The Gumuz people hunt with bows and arrows. Most breed cattle or farm for a living. They farm their lands together as a clan. When a boy reaches the age of 16, he may work his own farm along with his father's. During the harvest season, they build huts on the fringe of the farmland and live there. They grow millet, sorghum, onion, cotton, tobacco, mango, and various spices. The staple food of the Gumuz is porridge flavoured with a sauce made from leaves, onions, and spices. They supplement their diet with pumpkin seeds, peanuts, fruit, and some insects, and - like many of us - they like to drink coffee. Because they are farmers, trading is important to them, but the lack of roads makes this difficult. They trade most often with the nearby Arab settlers or with the Oromo people from Ethiopia. In exchange for their goods, they receive coffee, cloth, soap, salt bars, and other items.
The clannish nature of the Gumuz keeps their community cohesive, and when there is an infraction, the entire clan involves itself in the punishment. Discipline is meted out for such things as stealing, lying, and wife abuse, keeping drunkenness and idleness to a minimum. When a daughter is ready for marriage, the clans perform a "sister exchange." That is, the newly married man gives his wife's clan a young woman from his own clan to "replace" the woman he married.
The Gumuz have traditionally been grouped with other Nilotic peoples living along the Sudanese-Ethiopian border under the collective name Shanqella (Pankhurst 1977). As "Shanquella", they are already mentioned by Scottish explorer James Bruce in his Travels to Discover the Source of the Nile, published in 1790. He notes that they hunted with bows and arrows, a custom that survives today.

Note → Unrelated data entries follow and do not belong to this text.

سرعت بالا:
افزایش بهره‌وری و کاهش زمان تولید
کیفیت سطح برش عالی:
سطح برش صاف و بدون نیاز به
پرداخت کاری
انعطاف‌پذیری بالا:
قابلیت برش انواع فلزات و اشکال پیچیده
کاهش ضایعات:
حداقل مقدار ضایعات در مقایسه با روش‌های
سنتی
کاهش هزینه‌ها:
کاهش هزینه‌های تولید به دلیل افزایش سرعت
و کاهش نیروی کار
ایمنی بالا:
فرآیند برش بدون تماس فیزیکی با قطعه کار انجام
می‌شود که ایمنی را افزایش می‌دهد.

Most Gumuz members live in a bush-savanna lowland environment. According to their traditions, in earlier times they inhabited the western parts of the province of Gojjam, but were progressively banished to the inhospitable area of the Blue Nile and its tributaries by their more powerful Afroasiatic-speaking neighbors, the Amhara and Agaw, who also enslaved them (Wolde-Selassie Abbute 2004). Slavery did not disappear in Ethiopia until the 1940s. Descendants of Gumuz people taken as slaves to the area just south of Welkite were found to still be speaking the language in 1984 (Unseth 1985).
The Gumuz of Sudan still have a different look to the surrounding tribes. Gumuz women wear nicely designed large aluminium earrings and many beaded necklaces. The older generation has metal nose piercings and body scarification. The Gumuz of Sudan have been forced to convert into Islam in the last 30 years, said this Islam is still superficial and traditional religion is still active in the small mountain villages. Spirits are called mus'a and are thought to dwell in houses, granaries, fields, trees and mountains. They have ritual specialists called gafea. Rebba is their "supreme god who knows all." The Gumuz firmly believe that if a woman drinks milk, she will go bald, and if a man eats cabbage, he will be lazy. If a woman eats porridge while she is making it, they believe she or her husband will become ill.
The Gumuz practice shifting cultivation and their staple food is sorghum (Wallmark 1981). Cereal crops are kept in granaries decorated with clay lumps imitating female breasts. Sorghum is used for cooking porridge (nga) and brewing beer (kea). All the cooking and brewing is carried out in earthen pots, which are made by women. The Gumuz also hunt wild animals, such as duikers and warthogs, and gather honey, wild fruits, roots and seeds. Those living near the Sudanese borderland converted to Islam and a few are Christians, but most Gumuz still maintain traditional religious practices. Spirits are called mus'a and are thought to dwell in houses, granaries, fields, trees and mountains. They have ritual specialists called gafea. Originally, all Gumuz adorned their bodies with scarifications, but this custom is disappearing through government pressure and education. All Gumuz are organized in clans. Feuds between clans are common and they are usually solved by means of an institution of conflict resolution, called mangema or michu depending on the region. As it used to be among the Sudanese Uduk, marriage is through sister exchange.
Many changes have occurred for the Gumuz people since the 1980s. There has been resettlement of highlanders to their area, particularly linked to the availability of land and water. For instance, settlers were attracted to a large irrigation project along the Kusa or Beles River. Often the Gumuz’ lands have been allocated to transnational or domestic investors. In several parts of the Gumuz area, the settlers’ economy now dominates. Many Gumuz have become sedentary but have maintained their agricultural system. Though a transit road has been built and commercial farms established in the lower basin one should consider the Gumuz people as “peripheral” in regard to the Ethiopian highlands that hold the power in the country.